Le paludisme pourrait-il faire son retour aux États-Unis, en Europe et ailleurs en raison du changement climatique ?

Les moustiques à l’origine de la propagation du paludisme étendent leur distribution géographique à cause du réchauffement des températures et de la modification des régimes pluviométriques.

  • 13 mai 2024
  • 9 min de lecture
  • par Linda Geddes
En 2022, le Pakistan a connu des pluies torrentielles et des inondations qui ont multiplié par cinq le nombre de cas de paludisme par rapport à 2021. Crédit : photoGraph sur Pexels
En 2022, le Pakistan a connu des pluies torrentielles et des inondations qui ont multiplié par cinq le nombre de cas de paludisme par rapport à 2021. Crédit : photoGraph sur Pexels
 

 

En août 2023, une personne vivant dans le Maryland (États-Unis), près de Washington DC, a contacté son médecin car elle avait de la fièvre, des courbatures et ne se sentait pas bien depuis environ une semaine.
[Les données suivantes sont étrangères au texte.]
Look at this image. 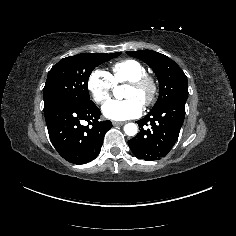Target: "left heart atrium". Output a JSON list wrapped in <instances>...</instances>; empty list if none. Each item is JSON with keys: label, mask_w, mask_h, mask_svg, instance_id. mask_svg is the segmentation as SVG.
I'll return each instance as SVG.
<instances>
[{"label": "left heart atrium", "mask_w": 236, "mask_h": 236, "mask_svg": "<svg viewBox=\"0 0 236 236\" xmlns=\"http://www.w3.org/2000/svg\"><path fill=\"white\" fill-rule=\"evenodd\" d=\"M143 112V104L134 99L112 101L108 103L103 114L106 118L114 121H125L139 117Z\"/></svg>", "instance_id": "left-heart-atrium-1"}]
</instances>
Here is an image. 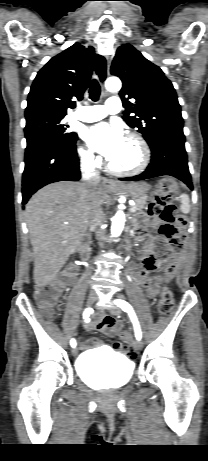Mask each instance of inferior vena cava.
<instances>
[{
	"label": "inferior vena cava",
	"instance_id": "1",
	"mask_svg": "<svg viewBox=\"0 0 208 461\" xmlns=\"http://www.w3.org/2000/svg\"><path fill=\"white\" fill-rule=\"evenodd\" d=\"M81 171L82 177L84 180V184L90 194H94L99 183H100V176L95 171L93 157L87 156L84 157L81 161ZM104 222V214L100 206L96 204V202L92 203L91 213L88 220L89 226L92 230L95 231L96 236L98 238L102 237L104 231L101 229V226Z\"/></svg>",
	"mask_w": 208,
	"mask_h": 461
}]
</instances>
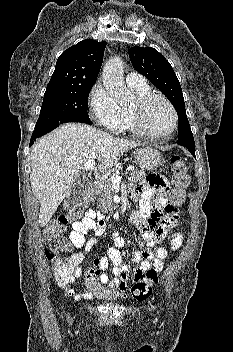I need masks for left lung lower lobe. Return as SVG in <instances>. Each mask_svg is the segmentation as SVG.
<instances>
[{"instance_id": "left-lung-lower-lobe-1", "label": "left lung lower lobe", "mask_w": 233, "mask_h": 352, "mask_svg": "<svg viewBox=\"0 0 233 352\" xmlns=\"http://www.w3.org/2000/svg\"><path fill=\"white\" fill-rule=\"evenodd\" d=\"M187 148H188L189 152H190L193 156H195V147H187Z\"/></svg>"}]
</instances>
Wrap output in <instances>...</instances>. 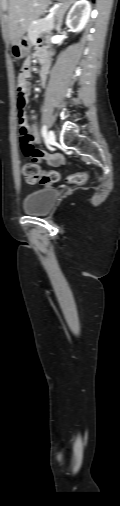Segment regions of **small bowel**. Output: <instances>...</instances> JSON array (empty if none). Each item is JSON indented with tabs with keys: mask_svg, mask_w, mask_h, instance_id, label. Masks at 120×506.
Segmentation results:
<instances>
[{
	"mask_svg": "<svg viewBox=\"0 0 120 506\" xmlns=\"http://www.w3.org/2000/svg\"><path fill=\"white\" fill-rule=\"evenodd\" d=\"M34 58L38 59L40 62V72H39V78H40V84L41 86H46L47 79H48V72L50 67V52L46 47L43 46L42 43H38L34 49L33 52ZM31 59L28 58L24 61L22 64L19 76H18V83H22L24 86V89L28 92L29 90V84L27 82V79L31 75ZM24 125L20 128V133H27L30 134L34 140L35 143H39V131L38 128L35 125H31L28 123L27 118L24 117ZM27 155V154H26ZM35 159H41L46 161L50 165H58L62 162V157L60 155H46L42 152H39L37 156H31L27 155Z\"/></svg>",
	"mask_w": 120,
	"mask_h": 506,
	"instance_id": "1",
	"label": "small bowel"
}]
</instances>
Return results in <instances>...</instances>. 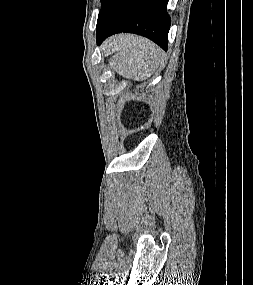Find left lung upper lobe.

Les examens effectués à l’hôpital ont révélé une anémie et la présence de parasites dans ses globules rouges.

« Le changement climatique accroît le nombre de personnes dans le monde qui sont dévastées par des crises liées à l’environnement, par exemple, les inondations, les sécheresses et l’insécurité alimentaire. Cette situation augmente considérablement leur vulnérabilité aux maladies débilitantes telles que le paludisme. Et ces menaces pèsent plus lourdement sur les populations qui sont déjà les plus vulnérables – dans les sociétés et dans le monde entier. »

– W. Scott Gordon, Directeur du Programme vaccinal contre le paludisme de Gavi

Le patient ayant été récemment piqué par une tique, les médecins ont tout d’abord soupçonné qu’il pouvait être atteint par une maladie parasitaire appelée la babésiose. Des examens complémentaires ont toutefois révélé la présence de Plasmodium falciparum – le parasite le plus mortel du paludisme – bien que le patient n’ait pas récemment voyagé à l’étranger.

Premier cas aux États-Unis depuis 20 ans

Autrefois, le paludisme était largement répandu aux États-Unis et dans de nombreux pays européens, mais l’assèchement des zones humides où se reproduisent les moustiques, le recours aux insecticides, aux moustiquaires, aux médicaments antipaludiques et l’amélioration des diagnostics ont permis de l’éliminer progressivement. La plupart des pays de ces régions ont été déclarés exempts de paludisme dans les années 1970.

Aux États-Unis, les moustiques anophèles, vecteurs du paludisme, sont toujours présents et environ 2 000 cas de paludisme sont découverts chaque année chez des voyageurs en provenance de pays où la maladie est endémique. Toutefois, ces cas étant relativement rares et tendant à être rapidement détectés et traités, la transmission par un moustique qui pique une personne infectée puis une autre personne, est encore plus rare.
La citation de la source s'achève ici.